On the country-music side of things, there’s CMA Country Christmas (Saturday, ABC, 9 p.m.), which has Christmas songs and tales of Christmas at home from Dierks Bentley, Lady Antebellum, Martina McBride, Scotty McCreery, the Band Perry and Keith Urban. Jennifer Nettles of the band Sugarland is the host. Also on Saturday, there is a repeat of Canadian Country Music Association: Home for the Holidays (CBC, 8 p.m.) featuring Paul Brandt, Gord Bamford, Terri Clark, Jimmy Rankin and Johnny Reid.
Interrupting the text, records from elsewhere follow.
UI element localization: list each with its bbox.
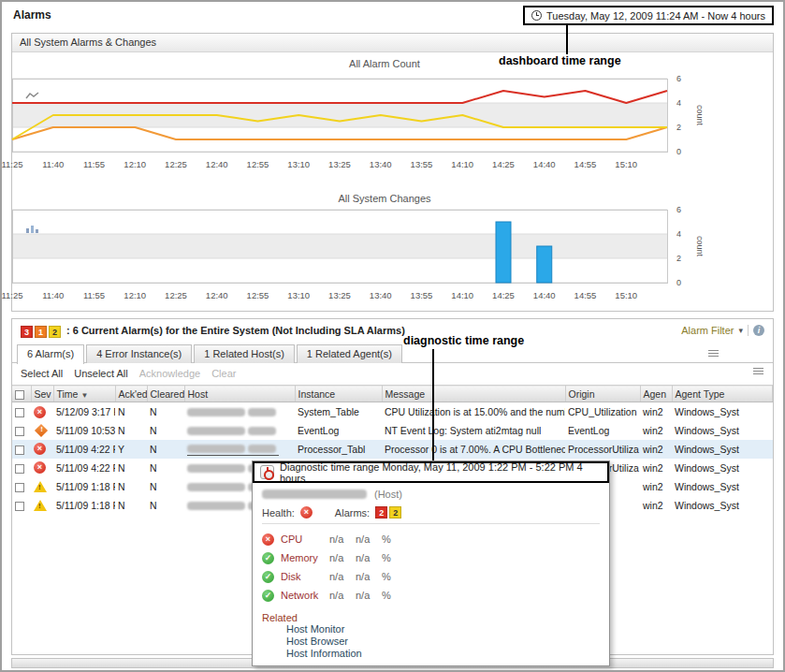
metric-value: n/a bbox=[356, 590, 382, 601]
related-links: Host MonitorHost BrowserHost Information bbox=[262, 623, 600, 660]
metric-value: n/a bbox=[356, 571, 382, 582]
x-tick-label: 11:40 bbox=[42, 290, 64, 300]
cell-origin: ProcessorUtiliza bbox=[565, 440, 640, 459]
cell-checkbox bbox=[12, 496, 31, 515]
metric-list: CPUn/an/a%Memoryn/an/a%Diskn/an/a%Networ… bbox=[262, 530, 600, 605]
host-browser-link[interactable]: Host Browser bbox=[286, 635, 600, 648]
tab-1-related-host-s[interactable]: 1 Related Host(s) bbox=[194, 344, 295, 363]
x-tick-label: 13:10 bbox=[287, 159, 310, 169]
x-tick-label: 11:55 bbox=[83, 159, 105, 169]
row-checkbox[interactable] bbox=[15, 427, 24, 436]
metric-row: Networkn/an/a% bbox=[262, 586, 600, 605]
cell-instance: System_Table bbox=[295, 402, 382, 421]
col-header-message[interactable]: Message bbox=[382, 386, 565, 402]
x-tick-label: 14:10 bbox=[451, 159, 473, 169]
health-label: Health: bbox=[262, 507, 295, 519]
metric-row: Diskn/an/a% bbox=[262, 567, 600, 586]
cell-severity bbox=[31, 402, 53, 421]
cell-agent-type: Windows_Syst bbox=[672, 421, 773, 440]
col-header-cleared[interactable]: Cleared bbox=[147, 386, 184, 402]
row-checkbox[interactable] bbox=[15, 408, 24, 417]
cell-message: Processor 0 is at 7.00%. A CPU Bottlenec… bbox=[382, 440, 565, 459]
row-checkbox[interactable] bbox=[15, 446, 24, 455]
alarm-row[interactable]: 5/11/09 4:22 PYNProcessor_TablProcessor … bbox=[12, 440, 773, 459]
metric-cpu-link[interactable]: CPU bbox=[281, 533, 329, 545]
row-checkbox[interactable] bbox=[15, 502, 24, 511]
row-checkbox[interactable] bbox=[15, 464, 24, 474]
metric-value: n/a bbox=[329, 552, 356, 563]
alarm-summary-text: : 6 Current Alarm(s) for the Entire Syst… bbox=[66, 325, 405, 336]
related-header: Related bbox=[262, 612, 600, 623]
metric-network-link[interactable]: Network bbox=[281, 590, 329, 601]
col-header-origin[interactable]: Origin bbox=[565, 386, 640, 402]
cell-cleared: N bbox=[147, 440, 184, 459]
severity-warning-icon bbox=[34, 481, 47, 492]
clear-button[interactable]: Clear bbox=[211, 368, 236, 379]
tab-6-alarm-s[interactable]: 6 Alarm(s) bbox=[17, 344, 84, 364]
redacted-host-link[interactable] bbox=[187, 443, 279, 456]
col-header-ack-ed[interactable]: Ack'ed bbox=[115, 386, 147, 402]
page-title: Alarms bbox=[13, 8, 51, 22]
unselect-all-button[interactable]: Unselect All bbox=[74, 368, 127, 379]
severity-critical-icon bbox=[35, 424, 48, 437]
cell-host bbox=[184, 402, 295, 421]
metric-unit: % bbox=[382, 590, 391, 601]
tab-bar: 6 Alarm(s)4 Error Instance(s)1 Related H… bbox=[17, 342, 404, 363]
tab-4-error-instance-s[interactable]: 4 Error Instance(s) bbox=[86, 344, 192, 363]
metric-disk-link[interactable]: Disk bbox=[281, 571, 329, 582]
chevron-down-icon[interactable]: ▾ bbox=[738, 326, 743, 335]
row-checkbox[interactable] bbox=[15, 483, 24, 492]
x-tick-label: 12:40 bbox=[206, 159, 228, 169]
alarm-row[interactable]: 5/11/09 10:53NNEventLogNT Event Log: Sys… bbox=[12, 421, 773, 440]
cell-time: 5/11/09 4:22 P bbox=[53, 440, 115, 459]
cell-cleared: N bbox=[147, 459, 184, 477]
cell-acked: Y bbox=[115, 440, 147, 459]
annotation-connector-line bbox=[432, 349, 434, 460]
tooltip-alarm-badges: 22 bbox=[375, 506, 403, 519]
select-all-button[interactable]: Select All bbox=[21, 368, 63, 379]
fatal-health-icon bbox=[300, 506, 313, 519]
redacted-host-name bbox=[262, 489, 367, 499]
diagnostic-tooltip: Diagnostic time range Monday, May 11, 20… bbox=[252, 460, 610, 666]
cell-agent: win2 bbox=[640, 496, 672, 515]
annotation-diagnostic-time-range: diagnostic time range bbox=[403, 334, 524, 347]
alarm-count-badge: 3 bbox=[21, 326, 33, 338]
col-header-time[interactable]: Time▼ bbox=[53, 386, 115, 402]
normal-status-icon bbox=[262, 552, 274, 564]
col-header-host[interactable]: Host bbox=[184, 386, 295, 402]
info-icon[interactable]: i bbox=[753, 325, 764, 336]
metric-memory-link[interactable]: Memory bbox=[281, 552, 329, 563]
divider bbox=[262, 523, 600, 524]
cell-agent-type: Windows_Syst bbox=[672, 496, 773, 515]
alarm-count-badge: 1 bbox=[35, 326, 47, 338]
alarm-filter-button[interactable]: Alarm Filter bbox=[681, 325, 734, 336]
cell-agent: win2 bbox=[640, 440, 672, 459]
system-changes-chart-title: All System Changes bbox=[57, 193, 712, 204]
x-tick-label: 12:25 bbox=[165, 290, 187, 300]
table-customizer-icon[interactable] bbox=[753, 368, 763, 376]
cell-acked: N bbox=[115, 402, 147, 421]
col-header-sev[interactable]: Sev bbox=[31, 386, 53, 402]
dashboard-time-range[interactable]: Tuesday, May 12, 2009 11:24 AM - Now 4 h… bbox=[523, 6, 774, 25]
select-all-checkbox[interactable] bbox=[15, 390, 24, 400]
host-monitor-link[interactable]: Host Monitor bbox=[286, 623, 600, 635]
power-icon[interactable] bbox=[260, 465, 274, 479]
col-header-agent-type[interactable]: Agent Type bbox=[672, 386, 773, 402]
metric-unit: % bbox=[382, 552, 391, 563]
alarm-filter-area: Alarm Filter ▾ i bbox=[681, 325, 764, 336]
cell-severity bbox=[31, 459, 53, 477]
host-information-link[interactable]: Host Information bbox=[286, 648, 600, 660]
tab-options-icon[interactable] bbox=[708, 350, 719, 358]
col-header-instance[interactable]: Instance bbox=[295, 386, 382, 402]
alarm-count-badge: 2 bbox=[49, 326, 61, 338]
cell-time: 5/12/09 3:17 P bbox=[53, 402, 115, 421]
acknowledge-button[interactable]: Acknowledge bbox=[139, 368, 200, 379]
col-header-agen[interactable]: Agen bbox=[640, 386, 672, 402]
cell-acked: N bbox=[115, 459, 147, 477]
svg-text:0: 0 bbox=[676, 147, 681, 156]
cell-origin: CPU_Utilization bbox=[565, 402, 640, 421]
tab-1-related-agent-s[interactable]: 1 Related Agent(s) bbox=[297, 344, 402, 363]
annotation-connector-line bbox=[566, 25, 568, 54]
normal-status-icon bbox=[262, 590, 274, 602]
alarm-row[interactable]: 5/12/09 3:17 PNNSystem_TableCPU Utilizat… bbox=[12, 402, 773, 421]
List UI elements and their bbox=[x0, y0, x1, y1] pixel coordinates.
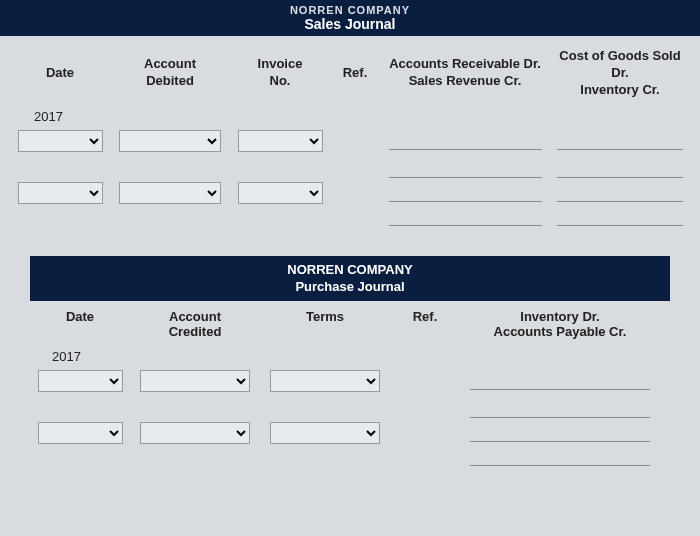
purchase-terms-select[interactable] bbox=[270, 370, 381, 392]
header-ref: Ref. bbox=[330, 65, 380, 82]
purchase-inv-input[interactable] bbox=[470, 424, 650, 442]
sales-ar-input[interactable] bbox=[389, 184, 542, 202]
sales-column-headers: Date Account Debited Invoice No. Ref. Ac… bbox=[10, 42, 690, 109]
purchase-terms-select[interactable] bbox=[270, 422, 381, 444]
sales-year: 2017 bbox=[10, 109, 690, 124]
sales-invoice-select[interactable] bbox=[238, 182, 323, 204]
sales-rows bbox=[10, 130, 690, 228]
sales-company: NORREN COMPANY bbox=[0, 4, 700, 16]
sales-account-select[interactable] bbox=[119, 182, 221, 204]
sales-invoice-select[interactable] bbox=[238, 130, 323, 152]
sales-ar-input[interactable] bbox=[389, 160, 542, 178]
sales-cogs-input[interactable] bbox=[557, 208, 683, 226]
purchase-company: NORREN COMPANY bbox=[30, 261, 670, 279]
purchase-year: 2017 bbox=[30, 349, 670, 364]
purchase-journal-section: NORREN COMPANY Purchase Journal Date Acc… bbox=[30, 256, 670, 468]
sales-ar-input[interactable] bbox=[389, 132, 542, 150]
header-invoice-no: Invoice No. bbox=[230, 56, 330, 90]
header-date: Date bbox=[30, 309, 130, 339]
purchase-inv-input[interactable] bbox=[470, 448, 650, 466]
purchase-date-select[interactable] bbox=[38, 422, 123, 444]
header-date: Date bbox=[10, 65, 110, 82]
sales-account-select[interactable] bbox=[119, 130, 221, 152]
sales-journal-header: NORREN COMPANY Sales Journal bbox=[0, 0, 700, 36]
purchase-journal-header: NORREN COMPANY Purchase Journal bbox=[30, 256, 670, 301]
sales-date-select[interactable] bbox=[18, 130, 103, 152]
sales-cogs-input[interactable] bbox=[557, 184, 683, 202]
header-cogs-inv: Cost of Goods Sold Dr. Inventory Cr. bbox=[550, 48, 690, 99]
sales-cogs-input[interactable] bbox=[557, 132, 683, 150]
purchase-account-select[interactable] bbox=[140, 370, 251, 392]
sales-cogs-input[interactable] bbox=[557, 160, 683, 178]
sales-journal-section: Date Account Debited Invoice No. Ref. Ac… bbox=[0, 36, 700, 248]
header-account-debited: Account Debited bbox=[110, 56, 230, 90]
purchase-date-select[interactable] bbox=[38, 370, 123, 392]
header-account-credited: Account Credited bbox=[130, 309, 260, 339]
header-inv-ap: Inventory Dr. Accounts Payable Cr. bbox=[460, 309, 660, 339]
header-ref: Ref. bbox=[390, 309, 460, 339]
sales-title: Sales Journal bbox=[0, 16, 700, 32]
purchase-column-headers: Date Account Credited Terms Ref. Invento… bbox=[30, 301, 670, 349]
purchase-account-select[interactable] bbox=[140, 422, 251, 444]
sales-date-select[interactable] bbox=[18, 182, 103, 204]
header-terms: Terms bbox=[260, 309, 390, 339]
header-ar-sr: Accounts Receivable Dr. Sales Revenue Cr… bbox=[380, 56, 550, 90]
purchase-rows bbox=[30, 370, 670, 468]
purchase-inv-input[interactable] bbox=[470, 372, 650, 390]
sales-ar-input[interactable] bbox=[389, 208, 542, 226]
purchase-title: Purchase Journal bbox=[30, 278, 670, 296]
purchase-inv-input[interactable] bbox=[470, 400, 650, 418]
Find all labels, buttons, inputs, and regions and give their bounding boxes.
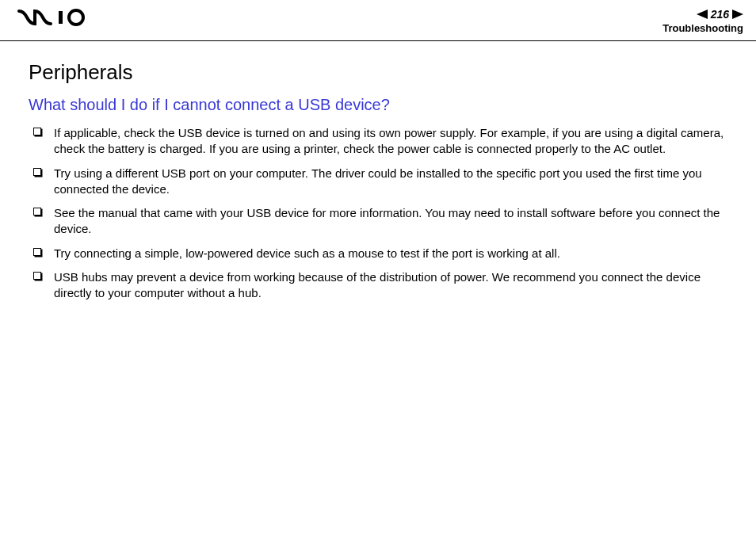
vaio-logo	[17, 8, 97, 30]
next-page-icon[interactable]	[732, 10, 743, 19]
list-item: See the manual that came with your USB d…	[33, 205, 727, 238]
bullet-icon	[33, 272, 41, 280]
svg-rect-0	[59, 11, 63, 24]
header-right: 216 Troubleshooting	[662, 8, 743, 34]
svg-point-1	[69, 10, 83, 25]
page-header: 216 Troubleshooting	[0, 0, 756, 41]
list-item: Try using a different USB port on your c…	[33, 166, 727, 198]
page-content: Peripherals What should I do if I cannot…	[0, 41, 756, 301]
list-item-text: Try connecting a simple, low-powered dev…	[54, 246, 560, 260]
prev-page-icon[interactable]	[697, 10, 708, 19]
bullet-icon	[33, 248, 41, 256]
list-item: If applicable, check the USB device is t…	[33, 125, 727, 158]
subheading: What should I do if I cannot connect a U…	[29, 96, 727, 114]
bullet-icon	[33, 208, 41, 216]
list-item-text: USB hubs may prevent a device from worki…	[54, 270, 701, 299]
page-number: 216	[711, 8, 729, 21]
list-item: Try connecting a simple, low-powered dev…	[33, 246, 727, 261]
list-item: USB hubs may prevent a device from worki…	[33, 269, 727, 302]
section-label: Troubleshooting	[662, 22, 743, 34]
page-title: Peripherals	[29, 60, 727, 85]
bullet-icon	[33, 168, 41, 176]
bullet-icon	[33, 128, 41, 135]
list-item-text: See the manual that came with your USB d…	[54, 206, 720, 235]
list-item-text: Try using a different USB port on your c…	[54, 166, 702, 196]
list-item-text: If applicable, check the USB device is t…	[54, 126, 724, 155]
page-nav: 216	[697, 8, 743, 21]
bullet-list: If applicable, check the USB device is t…	[29, 125, 727, 301]
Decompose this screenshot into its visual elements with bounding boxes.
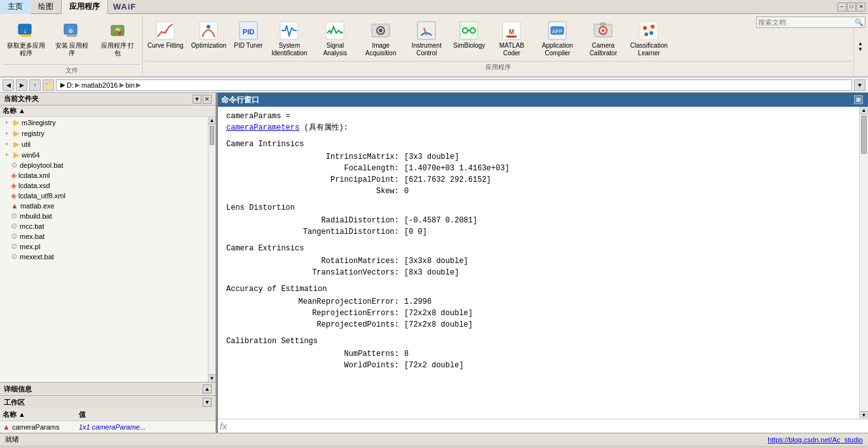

Country music and Christmas – anthropologists, please explain it all.
Also airing this weekend
Hunted (Saturday, HBO Canada, 8 p.m.) offers viewers a marathon showing this weekend, starting with Episode 1 on Saturday and continuing Sunday. Made for the HBO-owned Cinemax channel, the show didn’t get tons of attention when it started this past fall. Created by X-Files writer/producer Frank Spotnitz, it’s a moody, often complex espionage thriller about Sam Miller (Melissa George), an assassin who works for various private clients, mainly in the cutthroat corporate world. When we meet Sam, she’s just survived an attempt on her life and is going into hiding. This allows a multi-layered plot to explain how she got to this point. There is plenty of action, gunplay and tension, but while George goes at it with gusto, there’s a lack of any real depth of characterization. Still, the series looks gorgeous, it’s far from being dull or dumb, and it’s engaging, if you’ve got the time and patience for the elaborate plotting.